The plan for the new season is to get back to “as normal as possible.” The studio is opening earlier than usual with an Aug. 4 opening date. New 2021-2022 class schedule is already up for parents/adults to register.
“Allow more students in classes, use our regular engaging activities, create interesting choreography, use physical correction and connection, connect with our parents (many didn’t come into our building last season), allow students to be more connected – it’s a connection theme, that is what we missed the most!” exclaimed Stephanie.
Another parent who drives many miles each week to enable her child to attend classes is Faith Askin.

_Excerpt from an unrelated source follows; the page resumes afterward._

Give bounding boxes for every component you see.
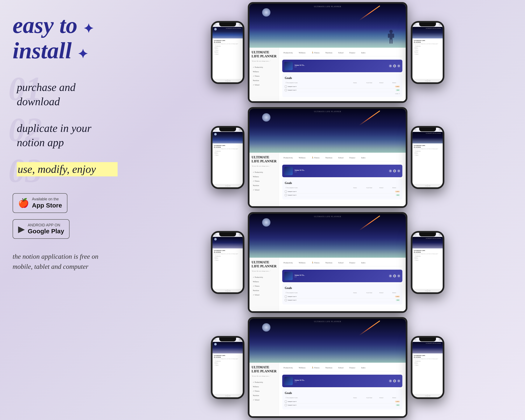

“My family and I live north of Jay Em, Wyo., where my husband and I operate a ranching business,” she said. “I grew up being involved in extracurricular activities as a young child and knew I wanted the same for my children. My three-year-old daughter Alpharetta had started dancing to music at home, so I googled dance classes near us, being that we live in a very rural area. 28th Avenue Dance studio showed up as one of my first options! I browsed their website to see what they offered and quickly submitted an email to find out how I could get my child registered for a class! I am a mom of two going on three and my husband and I feel strong about our kids having the opportunity to get involved and learn from others as well as meet new people in life. Our first class, Alpharetta was very hesitant but throughout the year she has grown immensely. Every week she asks when she gets to go to dance. Alpharetta enjoys all the little ones that attend class with her as well as allowing herself to dance with all the props and music.”
“She has really come out of her shell,” added Askin. “I love the atmosphere of this dance studio. Stephanie has never pushed Alpharetta out of her comfort zone, in fact, many of the first parts of class I was able to attend to help her not be afraid. I love the music, the teaching elements, like learning eight beats, counting, moving with the beat of the music and the overall ability to teach children to follow directions and still have fun! I feel that 28th Avenue Dance Studio has really allowed my child to express herself with dance and I love knowing that she is safe and in good hands while they participate in the classes. I feel like the teachers really do well at encouraging each child and helping them feel comfortable and competent! I also really enjoy how they are very attentive to each child as they make progress throughout the class. We hope to attend for as long as Alpharetta would like to.”